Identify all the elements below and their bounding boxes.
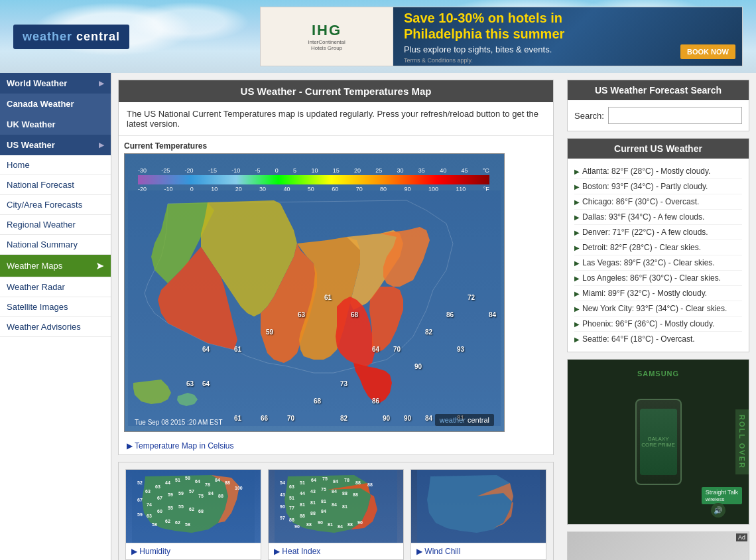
svg-text:62: 62 xyxy=(175,520,180,525)
weather-bullet: ▶ xyxy=(574,290,580,297)
sidebar-item-national-summary[interactable]: National Summary xyxy=(0,235,111,255)
svg-text:63: 63 xyxy=(145,489,151,494)
scale-bar: -30-25-20-15-10-5051015202530354045°C -2… xyxy=(138,167,489,187)
svg-text:44: 44 xyxy=(165,480,170,485)
right-sidebar: US Weather Forecast Search Search: Curre… xyxy=(560,73,756,560)
svg-text:44: 44 xyxy=(300,491,305,496)
mini-maps: 52 63 63 44 51 58 64 78 84 88 100 67 74 … xyxy=(118,462,554,560)
svg-text:88: 88 xyxy=(310,511,316,516)
svg-text:88: 88 xyxy=(355,480,361,485)
heat-index-label[interactable]: ▶ Heat Index xyxy=(269,543,403,559)
sidebar-section-world-weather[interactable]: World Weather ▶ xyxy=(0,73,111,94)
svg-text:75: 75 xyxy=(322,476,328,481)
svg-text:75: 75 xyxy=(198,494,204,498)
search-input[interactable] xyxy=(608,107,742,124)
svg-text:78: 78 xyxy=(205,482,210,487)
search-box: US Weather Forecast Search Search: xyxy=(567,80,749,131)
sidebar-section-canada-weather[interactable]: Canada Weather xyxy=(0,94,111,114)
samsung-logo: SAMSUNG xyxy=(637,370,679,378)
svg-text:81: 81 xyxy=(321,499,326,504)
book-now-button[interactable]: BOOK NOW xyxy=(680,44,735,59)
sound-icon[interactable]: 🔊 xyxy=(711,503,725,518)
svg-text:51: 51 xyxy=(300,480,305,485)
map-container: Current Temperatures -30-25-20-15-10-505… xyxy=(119,136,553,437)
svg-text:81: 81 xyxy=(310,500,316,505)
red-cross-ad-container: Ad ✚ American Red CrossDisaster Relief xyxy=(567,531,749,560)
sidebar-item-home[interactable]: Home xyxy=(0,155,111,175)
sidebar-item-city-area-forecasts[interactable]: City/Area Forecasts xyxy=(0,195,111,215)
svg-text:62: 62 xyxy=(189,507,194,512)
svg-text:59: 59 xyxy=(137,512,143,517)
svg-text:81: 81 xyxy=(342,504,347,509)
world-weather-label: World Weather xyxy=(7,78,67,88)
mini-map-wind-chill[interactable]: ▶ Wind Chill xyxy=(410,469,546,560)
weather-bullet: ▶ xyxy=(574,275,580,282)
sidebar-section-us-weather[interactable]: US Weather ▶ xyxy=(0,135,111,155)
svg-text:88: 88 xyxy=(289,518,294,522)
samsung-screen: GALAXYCORE PRIME xyxy=(640,409,677,475)
current-weather-title: Current US Weather xyxy=(568,139,749,159)
svg-text:88: 88 xyxy=(306,522,312,527)
svg-text:68: 68 xyxy=(198,509,204,514)
svg-text:52: 52 xyxy=(137,480,143,485)
svg-text:55: 55 xyxy=(168,506,173,510)
main-layout: World Weather ▶ Canada Weather UK Weathe… xyxy=(0,73,756,560)
svg-text:59: 59 xyxy=(168,492,173,497)
svg-text:62: 62 xyxy=(165,519,170,524)
humidity-label[interactable]: ▶ Humidity xyxy=(126,543,261,559)
sidebar-section-uk-weather[interactable]: UK Weather xyxy=(0,114,111,135)
scale-gradient xyxy=(138,175,489,184)
svg-text:90: 90 xyxy=(318,520,323,525)
weather-item: ▶Boston: 93°F (34°C) - Partly cloudy. xyxy=(574,179,742,194)
celsius-link[interactable]: ▶ Temperature Map in Celsius xyxy=(119,437,553,455)
svg-text:75: 75 xyxy=(321,487,326,492)
svg-text:88: 88 xyxy=(225,480,230,485)
svg-text:88: 88 xyxy=(347,522,353,527)
svg-text:84: 84 xyxy=(208,491,214,496)
watermark-dark: central xyxy=(466,416,489,424)
search-row: Search: xyxy=(574,107,742,124)
svg-text:58: 58 xyxy=(185,522,190,527)
weather-bullet: ▶ xyxy=(574,168,580,175)
sidebar-item-weather-radar[interactable]: Weather Radar xyxy=(0,277,111,297)
svg-text:43: 43 xyxy=(280,492,285,497)
sidebar-item-satellite-images[interactable]: Satellite Images xyxy=(0,297,111,317)
svg-text:81: 81 xyxy=(300,502,305,507)
wind-chill-link[interactable]: ▶ Wind Chill xyxy=(416,547,460,556)
mini-map-humidity[interactable]: 52 63 63 44 51 58 64 78 84 88 100 67 74 … xyxy=(125,469,261,560)
svg-text:57: 57 xyxy=(189,489,194,494)
svg-text:88: 88 xyxy=(300,514,305,518)
sidebar-item-national-forecast[interactable]: National Forecast xyxy=(0,175,111,195)
heat-index-map-image: 54 63 51 64 75 84 78 88 88 43 51 44 43 7… xyxy=(269,470,403,543)
svg-text:84: 84 xyxy=(338,524,343,529)
svg-text:43: 43 xyxy=(310,489,316,494)
wind-chill-label[interactable]: ▶ Wind Chill xyxy=(411,543,546,559)
svg-text:55: 55 xyxy=(178,504,184,509)
weather-item: ▶Denver: 71°F (22°C) - A few clouds. xyxy=(574,225,742,240)
weather-bullet: ▶ xyxy=(574,259,580,267)
world-weather-arrow: ▶ xyxy=(99,80,104,87)
content-title: US Weather - Current Temperatures Map xyxy=(119,80,553,102)
weather-item: ▶Miami: 89°F (32°C) - Mostly cloudy. xyxy=(574,286,742,301)
logo-dark: central xyxy=(72,30,120,43)
svg-text:58: 58 xyxy=(152,522,157,527)
heat-index-link[interactable]: ▶ Heat Index xyxy=(274,547,320,556)
svg-text:97: 97 xyxy=(280,516,285,520)
sidebar-item-weather-maps[interactable]: Weather Maps ➤ xyxy=(0,255,111,277)
humidity-link[interactable]: ▶ Humidity xyxy=(131,547,170,556)
weather-item: ▶Chicago: 86°F (30°C) - Overcast. xyxy=(574,194,742,210)
svg-text:90: 90 xyxy=(280,504,285,509)
ihg-logo: IHG xyxy=(312,22,342,39)
temperature-map: -30-25-20-15-10-5051015202530354045°C -2… xyxy=(124,153,505,432)
sidebar-item-regional-weather[interactable]: Regional Weather xyxy=(0,215,111,235)
logo[interactable]: weather central xyxy=(13,25,129,49)
svg-text:84: 84 xyxy=(332,502,337,507)
logo-light: weather xyxy=(23,30,72,43)
mini-map-heat-index[interactable]: 54 63 51 64 75 84 78 88 88 43 51 44 43 7… xyxy=(268,469,404,560)
search-label: Search: xyxy=(574,111,604,121)
svg-text:88: 88 xyxy=(218,494,223,498)
celsius-link-anchor[interactable]: ▶ Temperature Map in Celsius xyxy=(127,441,234,451)
weather-item: ▶Los Angeles: 86°F (30°C) - Clear skies. xyxy=(574,271,742,286)
banner-right: Save 10-30% on hotels inPhiladelphia thi… xyxy=(393,7,742,66)
sidebar-item-weather-advisories[interactable]: Weather Advisories xyxy=(0,317,111,337)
▬▬▬
■ Prompt:
Where a line of the records above holds the word "cloudy", count it; give the total as a single number and nothing else.

■ Written answer:
2